Group head of legal | Easa Saleh Al Gurg Group
Tobias Speer
Group head of legal | Easa Saleh Al Gurg Group
Team size: Ten
Focus on: From reactive to proactive
It is well known that for a legal department to grow and provide better services it needs to take the step from reactive containment to proactive prevention. But, regardless of how simple this may sound on the outset, it is possibly the biggest challenge a legal department will face. It is a very comfortable position to react to whatever is thrown at you. While the workload may cause problems it is easy to establish procedures and then work through the problems as they arise. This way, there is no problem to justify decisions and engage external support when required. If established routines are followed, results can hardly be questioned, and it is easy to justify costs and resources used.
Taking the step to prevent issues before they arise, however, requires knowledge of the business, experience in the respective regulatory environment and a sufficient standing in the organization to introduce changes that the business may not regard as necessary, at that point in time. It also exposes you to criticism, in case the regulatory landscape shifts in a different direction, or worse, your measures fail to prevent the issue. The first requirement might be the easiest, as it is the established advantage of an in-house legal department. You know the business very well, and therefore, are far better positioned to advise than external consultants.
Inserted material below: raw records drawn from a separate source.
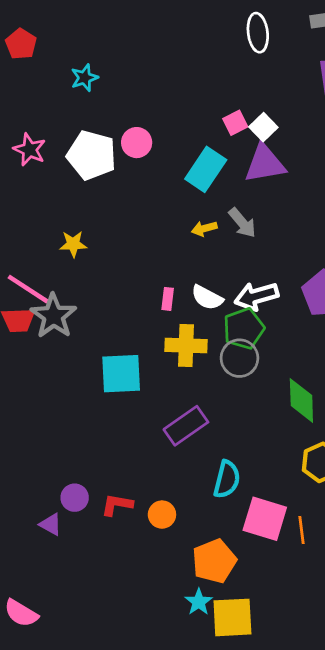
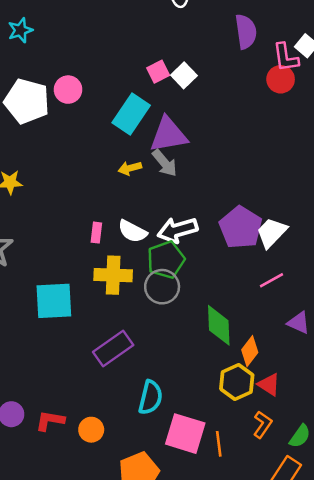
purple triangle: (265, 164) -> (169, 135), moved

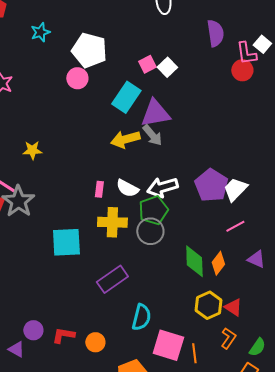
white pentagon: (27, 101) -> (89, 50), moved
yellow arrow: (130, 168) -> (125, 139), size x1.6
orange diamond: (250, 351) -> (218, 263), moved

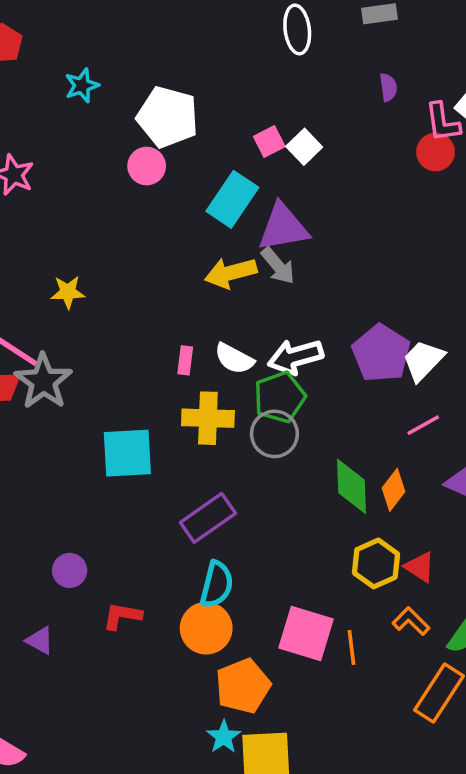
purple semicircle: (215, 33) -> (388, 87), size x0.6
cyan semicircle: (141, 317) -> (217, 584), moved
purple circle: (33, 330) -> (70, 570), moved
orange L-shape: (228, 338) -> (411, 621), turned -80
orange circle: (95, 342) -> (206, 628), moved, size x1.5

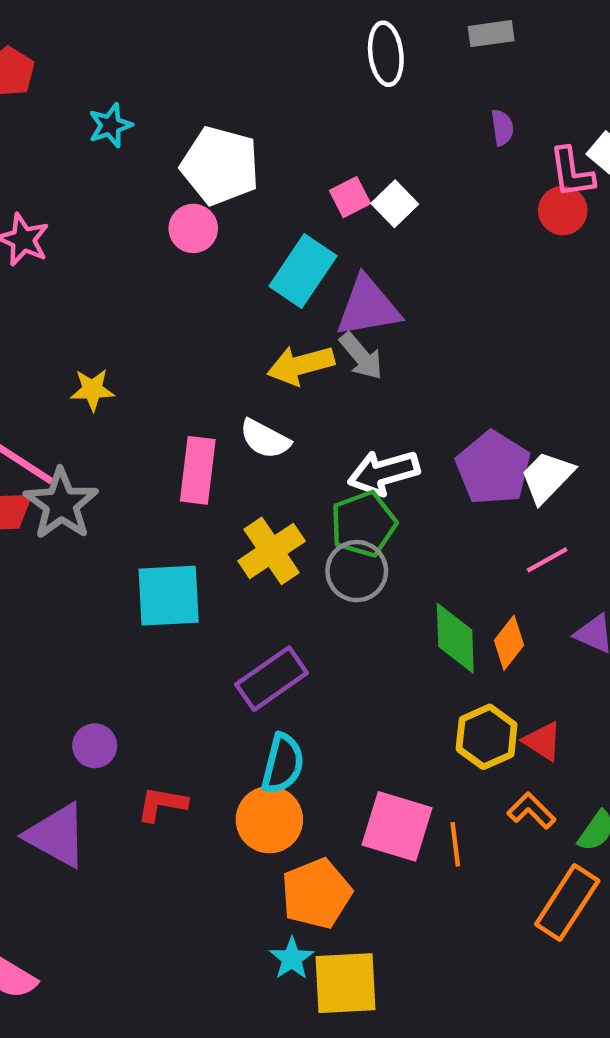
white semicircle: (234, 359) -> (265, 439), moved
pink rectangle: (185, 360) -> (198, 470), moved, size x1.8
yellow cross: (208, 418) -> (272, 551), turned -36
purple triangle: (40, 640) -> (57, 835), size x1.8

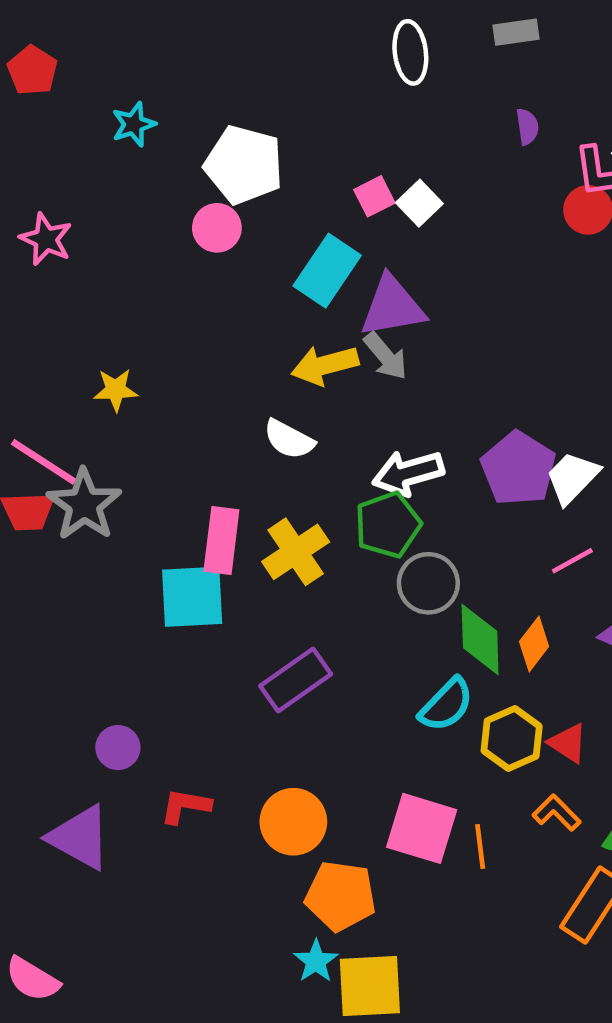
pink rectangle: (198, 470) -> (221, 541), moved
gray circle: (357, 571) -> (428, 583), moved
cyan semicircle: (283, 764) -> (446, 705), moved, turned 30
orange pentagon: (316, 894) -> (341, 896), turned 30

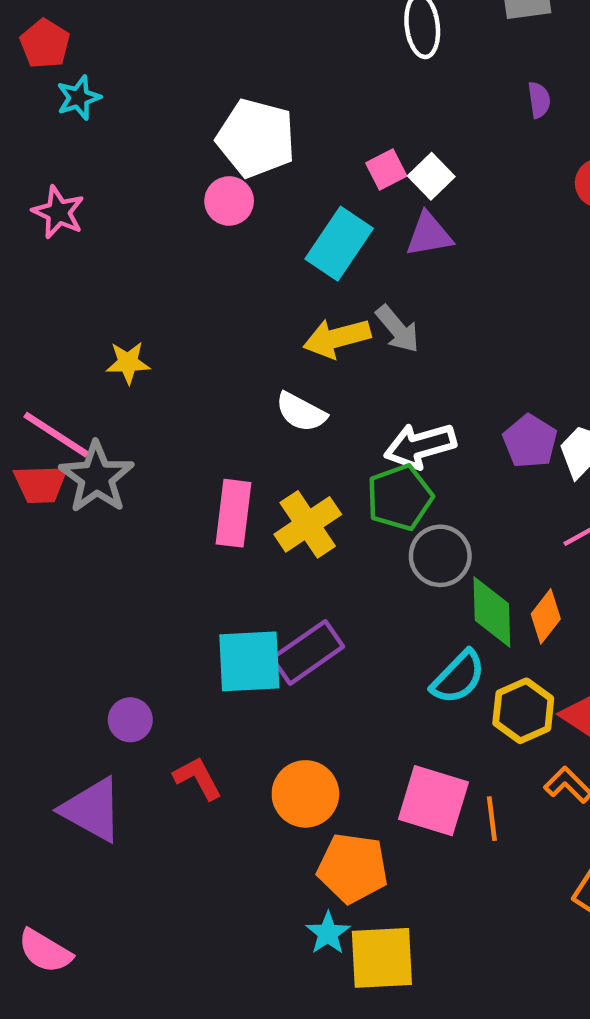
cyan star: (134, 124) -> (79, 98), moved
purple triangle: (392, 307) -> (429, 235), moved, size x0.7
purple pentagon: (518, 469) -> (530, 441), size x0.7
cyan square: (192, 597) -> (249, 661), moved
red L-shape: (185, 806) -> (198, 778), turned 52

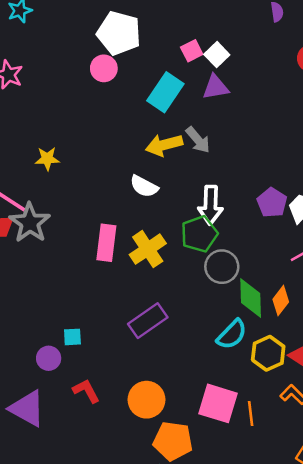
white arrow: (420, 446) -> (210, 205), turned -72
cyan square: (249, 661) -> (72, 337), moved, size x0.5

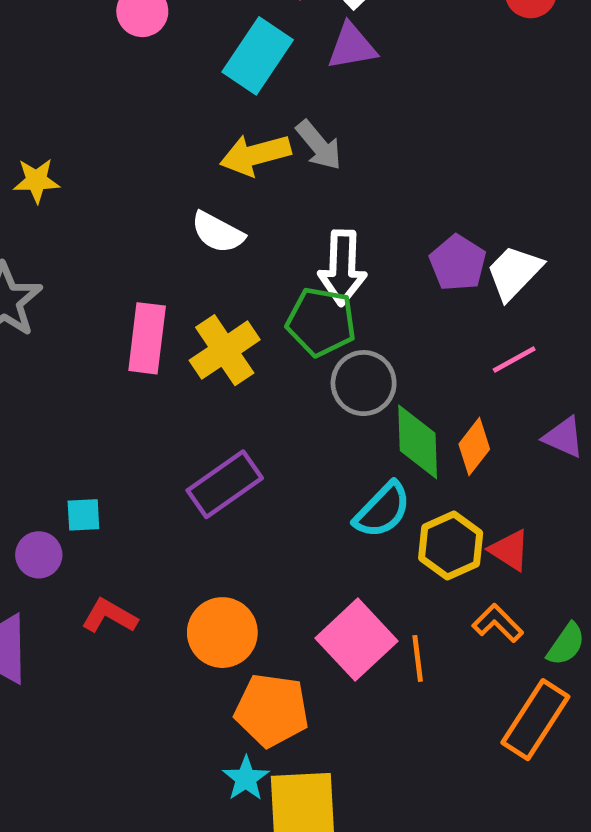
green pentagon: (199, 234) -> (321, 322), turned 30
red L-shape: (86, 391) -> (109, 616), turned -32
pink square: (218, 403) -> (357, 640), turned 30

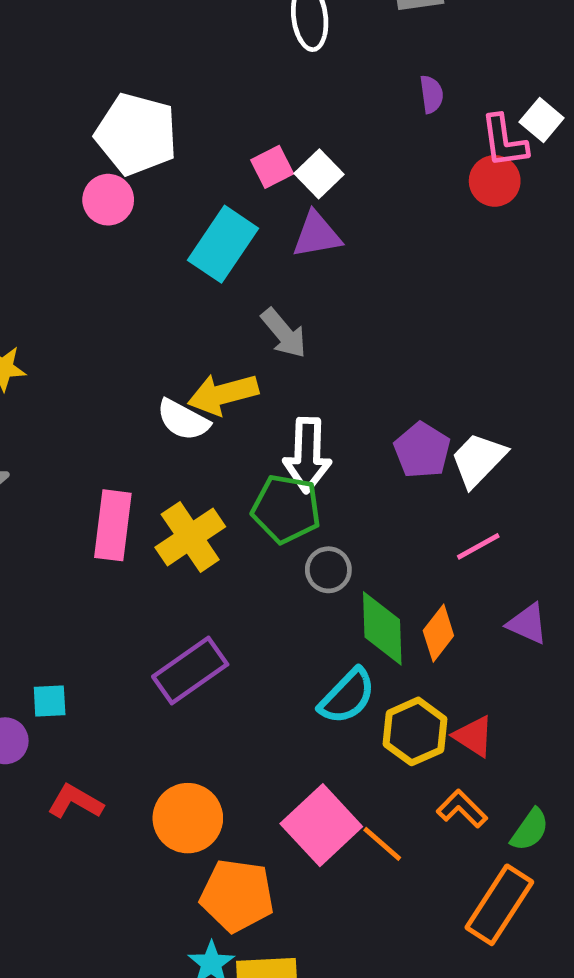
yellow arrow: (255, 155) -> (223, 394), moved
gray circle: (364, 383) -> (328, 570), size x0.7
orange line: (418, 658) -> (382, 844), turned -42

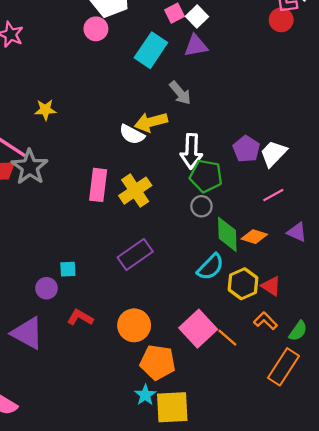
green pentagon: (286, 509) -> (206, 176), moved
orange diamond: (438, 633) -> (254, 237), turned 70

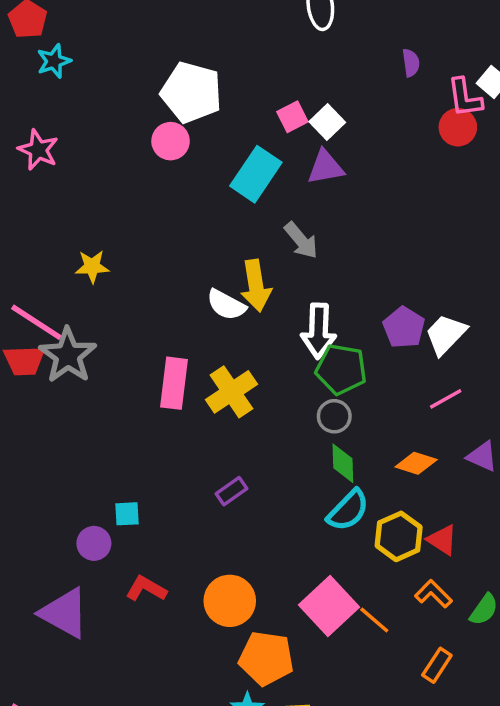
yellow arrow: (151, 122) -> (256, 286), turned -84
green diamond: (227, 234) -> (343, 463), moved, size x0.7
purple rectangle: (135, 255) -> (231, 491), size x0.6
orange rectangle: (283, 367) -> (437, 665), moved, size x0.6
However, it takes time and experience to get to these insights. Many legal counsels fail here because they believe their organization works the same way as their previous one. But especially if the stakeholders or cultural backgrounds are different, the expectations can differ massively.
The Middle East is prone to rapid unexpected changes that will surprise even the best prepared legal counsels. Moreover, there are global trends in standardisation, alignments in privacy, data protection and prevention of criminal activities, that a good legal counsel needs to have on their radar. Finally, having the courage and standing to suggest and push through initiatives in your own organization is a major challenge. It requires willingness to shift the approach, to enhance the services that the legal department has to offer. Thereby, adjusting the narrative from established processes to convincing management of unclear future risks and outlining how to tackle them. It also requires far more collaboration with the different stakeholders, to prepare decisions and find suitable solutions as most of these decisions will have a direct impact on the current or future business of the company. One of the weak spots of many legal counsels is the willingness to think in terms of calculated risk taking and exposure to failure. Lawyers are not taught to think in these terms, and this holds back many in-house teams from exploring their full potential.